**** SOURCE RECORDS
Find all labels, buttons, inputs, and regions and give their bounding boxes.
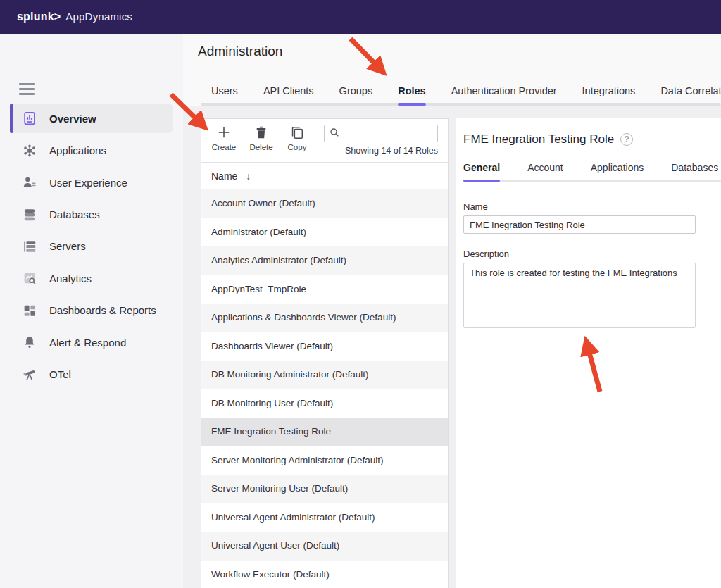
role-detail-tabs: General Account Applications Databases [463, 162, 721, 182]
selected-indicator-bar [10, 104, 13, 133]
trash-icon [243, 125, 280, 142]
sidebar-item-otel[interactable]: OTel [10, 360, 173, 389]
applications-icon [21, 142, 38, 159]
roles-list: Account Owner (Default) Administrator (D… [201, 189, 448, 588]
role-row[interactable]: AppDynTest_TmpRole [201, 275, 448, 304]
search-box[interactable] [324, 125, 438, 142]
role-description-textarea[interactable]: This role is created for testing the FME… [463, 263, 696, 328]
sidebar-item-alert-respond[interactable]: Alert & Respond [10, 327, 173, 357]
role-row[interactable]: Universal Agent Administrator (Default) [201, 503, 448, 532]
role-row[interactable]: Account Owner (Default) [201, 189, 448, 218]
role-row[interactable]: Analytics Administrator (Default) [201, 246, 448, 275]
roles-list-panel: Create Delete Copy [201, 118, 449, 588]
overview-icon [21, 110, 38, 127]
sidebar-item-label: Applications [49, 144, 106, 156]
roles-search: Showing 14 of 14 Roles [324, 125, 438, 156]
role-row[interactable]: Dashboards Viewer (Default) [201, 332, 448, 361]
admin-tabs: Users API Clients Groups Roles Authentic… [183, 85, 721, 106]
sidebar-item-applications[interactable]: Applications [10, 136, 173, 165]
sidebar-item-servers[interactable]: Servers [10, 232, 173, 261]
role-row-selected[interactable]: FME Inegration Testing Role [201, 418, 448, 446]
tab-data-correlation[interactable]: Data Correlation [660, 85, 721, 106]
sidebar-item-label: OTel [49, 368, 71, 380]
page-title: Administration [198, 44, 282, 59]
sidebar-item-label: Alert & Respond [49, 337, 126, 349]
sidebar-item-label: Overview [49, 113, 96, 125]
sidebar-item-label: Dashboards & Reports [49, 304, 156, 316]
name-column-header[interactable]: Name ↓ [201, 163, 448, 189]
splunk-logo: splunk> [17, 11, 61, 23]
roles-search-input[interactable] [340, 128, 437, 139]
servers-icon [21, 238, 38, 255]
sidebar-item-user-experience[interactable]: User Experience [10, 168, 173, 197]
roles-toolbar: Create Delete Copy [201, 119, 448, 163]
role-general-form: Name Description This role is created fo… [463, 201, 696, 331]
brand-logo: splunk>AppDynamics [17, 11, 132, 23]
role-row[interactable]: DB Monitoring Administrator (Default) [201, 361, 448, 389]
tab-api-clients[interactable]: API Clients [263, 85, 314, 106]
role-detail-panel: FME Inegration Testing Role ? General Ac… [456, 118, 721, 588]
dashboards-icon [21, 302, 38, 319]
bell-icon [21, 334, 38, 351]
tab-roles[interactable]: Roles [398, 85, 426, 106]
help-icon[interactable]: ? [620, 133, 633, 146]
tab-authentication-provider[interactable]: Authentication Provider [451, 85, 557, 106]
role-row[interactable]: Administrator (Default) [201, 218, 448, 247]
sidebar-item-overview[interactable]: Overview [10, 104, 173, 133]
sidebar-item-label: Analytics [49, 273, 92, 284]
menu-icon[interactable] [19, 83, 35, 95]
tab-groups[interactable]: Groups [339, 85, 373, 106]
role-row[interactable]: DB Monitoring User (Default) [201, 389, 448, 418]
tab-applications[interactable]: Applications [591, 162, 644, 182]
role-row[interactable]: Server Monitoring Administrator (Default… [201, 446, 448, 475]
sidebar-item-dashboards-reports[interactable]: Dashboards & Reports [10, 296, 173, 325]
analytics-icon [21, 270, 38, 287]
tab-databases[interactable]: Databases [671, 162, 718, 182]
delete-button[interactable]: Delete [243, 125, 280, 151]
description-field-label: Description [463, 249, 696, 259]
search-icon [329, 127, 340, 141]
sidebar-item-label: Servers [49, 240, 86, 252]
tab-users[interactable]: Users [211, 85, 238, 106]
sidebar-item-databases[interactable]: Databases [10, 200, 173, 230]
topbar: splunk>AppDynamics [0, 0, 721, 34]
user-experience-icon [21, 174, 38, 191]
role-row[interactable]: Universal Agent User (Default) [201, 532, 448, 561]
role-row[interactable]: Workflow Executor (Default) [201, 561, 448, 588]
admin-header: Administration Users API Clients Groups … [183, 34, 721, 106]
role-detail-title: FME Inegration Testing Role [463, 132, 614, 146]
copy-button[interactable]: Copy [279, 125, 315, 151]
tab-general[interactable]: General [463, 162, 500, 182]
copy-icon [279, 125, 315, 142]
sidebar: Overview Applications [0, 34, 183, 588]
tab-integrations[interactable]: Integrations [582, 85, 636, 106]
tab-account[interactable]: Account [527, 162, 563, 182]
sidebar-item-analytics[interactable]: Analytics [10, 263, 173, 293]
content-area: Create Delete Copy [183, 106, 721, 588]
sidebar-nav: Overview Applications [0, 101, 183, 392]
sort-desc-icon[interactable]: ↓ [246, 170, 251, 182]
databases-icon [21, 206, 38, 223]
telescope-icon [21, 366, 38, 383]
role-row[interactable]: Server Monitoring User (Default) [201, 475, 448, 503]
main-area: Administration Users API Clients Groups … [183, 34, 721, 588]
create-button[interactable]: Create [206, 125, 242, 151]
name-field-label: Name [463, 201, 696, 212]
sidebar-item-label: User Experience [49, 177, 127, 189]
role-row[interactable]: Applications & Dashboards Viewer (Defaul… [201, 304, 448, 332]
role-name-input[interactable] [463, 215, 696, 234]
brand-product-name: AppDynamics [65, 11, 132, 23]
showing-count-text: Showing 14 of 14 Roles [324, 146, 438, 156]
plus-icon [206, 125, 242, 142]
sidebar-item-label: Databases [49, 208, 100, 220]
********
» WHAT YOU ARE ASKED TO DO: When a line in the records above contains the word "This", copy it.

» ANSWER BOX:
role-description-textarea[interactable]: This role is created for testing the FME… [463, 263, 696, 328]
role-general-form: Name Description This role is created fo… [463, 201, 696, 331]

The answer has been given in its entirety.